El ciclópeo nubio comenzó a dar manotazos a diestro y siniestro, lanzando cuanto tenía a su alcance sobre el despavorido tabernero. Bramando cual toro enardecido intentaba alcanzarle, lo cual era harto difícil, pues aquella figura no paraba de moverse en su aturdida cabeza. El kushita se unió en la persecución con idéntica brutalidad.
—Esto no se lo beben ni las bestias del desierto —rugía Userhet mientras seguía lanzando proyectiles.
Sheu, aterrorizado en un rincón, veía cómo sillas y mesas volaban por doquier y cómo aquellos dos energúmenos agarraban una de las vigas de madera que soportaban el techo, dispuestos a derribarla.
—¡Isis bendita, protégenos! —aullaba el tabernero—. ¡Salgamos de aquí, van a derribar el techo!
La taberna se convirtió en un completo tumulto. Gente que corría hacia la salida en vista de lo que se les venía encima, soldados que se cobraban pendencias pendientes aprovechando aquella confusión, y el bodeguero intentando abrirse camino hacia la puerta a sabiendas de que su negocio estaba listo. Y en medio de aquel alboroto, los dos amigos agarrados firmemente a la columna de madera, intentando sacarla de su basamento.

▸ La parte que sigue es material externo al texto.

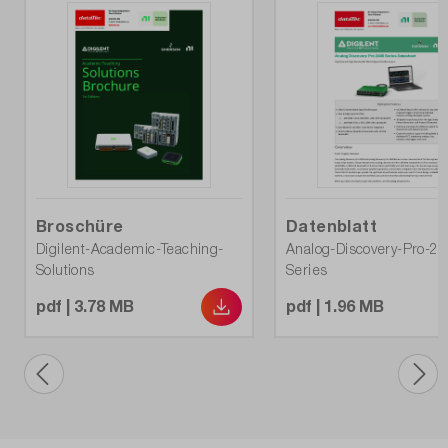
Broschüre
Datenblatt
Digilent-Academic-Teaching-
Analog-Discovery-Pro-2
Solutions
Series
pdf | 3.78 MB
pdf | 1.96 MB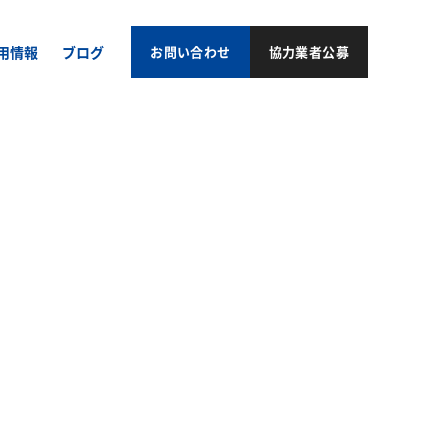
用情報
ブログ
お問い合わせ
協力業者公募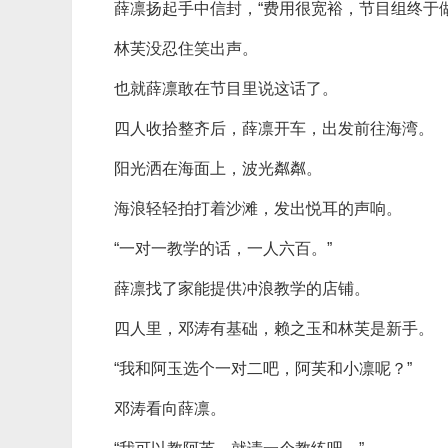
薛凛扬起手中信封，“费用很宽裕，节目组终于
林芙没忍住笑出声。
也就薛凛敢在节目里说这话了。
四人收拾整齐后，薛凛开车，出发前往海湾。
阳光洒在海面上，波光粼粼。
海浪轻轻拍打着沙滩，发出悦耳的声响。
“一对一教学的话，一人六百。”
薛凛找了家能提供冲浪教学的店铺。
四人里，邓涛有基础，赖之玉和林芙是新手。
“我和阿玉选个一对二吧，阿芙和小凛呢？”
邓涛看向薛凛。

Ésta pareció empezar a moverse y el kushita trepó por ella como un auténtico mandril, comenzando a zarandearla con un frenesí inaudito. Estaba claro que aquello se venía abajo; Userhet dio un alarido y haciendo un esfuerzo descomunal partió la madera por la base. Se oyó un crujido seco y la viga cayó al suelo con el kushita todavía agarrado a ella; luego aquello fue el desastre, pues como era de esperar, parte del techo de adobe se desplomó sobre el local, que se convirtió en una confusión de lamentos entre el polvo.